The taxi system’s unreliability compelled Garrett Camp to create hacks and workarounds. One trick he devised was dialing up all the major taxi services in the city, one after the other, to ask for a pickup. He’d take the first cab that arrived and ignore the rest. It was a dick move, but he felt justified; after all, they flaked on him most of the time.

The seeds of Uber first came to him during a Bond flick. Camp was relaxing at his new luxury apartment in South Park when he decided to watch a movie. Casino Royale…There was a moment when Bond was driving a Ford through the sunny streets of Nassau, approaching a beachfront resort on the sparkling blue Bahamian seaside. What caught his eye was a small flourish on Bond’s cell phone as he drove through the beach scape. The phone, a boxy, silver Ericsson antiquated by later standards (it still had a numerical push-button keypad!) displayed a GPS-based map on its tiny screen. Bond was watching himself—a small arrow icon gliding across a dark green bitmapped grid—as his car moved across the Nassau landscape, inching toward The Ocean Club.

Origin of Uber: How Casion Royale inspired Garrett Camp


[On how Travis Kalanick met Ryan Graves, the first CEO of Uber]

On January 5, 2010, Kalanick posted:

“Looking 4 entrepreneurial product mgr/biz-dev killer 4 a location based service. . pre-launch, BIG equity, big peeps involved–ANY TIPS??”

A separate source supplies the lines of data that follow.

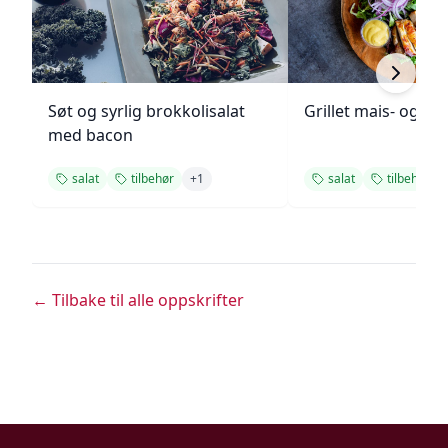
Søt og syrlig brokkolisalat
Grillet mais- og to
med bacon
salat
tilbehør
+
1
salat
tilbehør
← Tilbake til alle oppskrifter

Just then, a twenty-six-year-old intern named Ryan Graves happened to be looking at Twitter, and spotted Kalanick’s request. He was interested, but didn’t want to come off as too desperate. Three minutes later, he tweeted back at Kalanick with a cheeky response:

“heres a tip. email me. 🙂 graves.ryan[at]gmail.com.”

Though Graves didn’t know it at the time, that tweet would eventually net him more than a billion dollars. It proved to be the luckiest decision he’d make in his life. Since neither Travis or Garret Camp wanted to do the job (of the CEO), Camp and Kalanick decided that Graves, young and full of hustle, should be the company’s first chief executive. Graves was ecstatic; he finally had his chance to prove he could make it at a startup.



“We knew that Lyft was going to raise a ton of money,” Kalanick once admitted on the record, bragging about his desire to cripple his competitor. Kalanick would make sure investors knew that, between the two companies, they could only invest in one. His primary concern was information sharing. He would tell potential investors, “Just so you know, we’re going to be fundraising after this, so before you decide whether you want to invest in them, just make sure you know that we are going to be fund-raising immediately after.” The tactic worked. Zimmer would soon get a call from the investor, apologizing and backing out of Lyft’s latest series.

Uber found [other] ways to mess with Lyft. All around San Francisco, Uber bought street signs and billboards targeting Lyft. Each billboard showed a large, black disposable razor blade with “Uber” printed on the handle, poised above one of Lyft’s pink, cuddly trademark. In the text beside the graphic, Uber made its message clear: “Shave the ’Stache.”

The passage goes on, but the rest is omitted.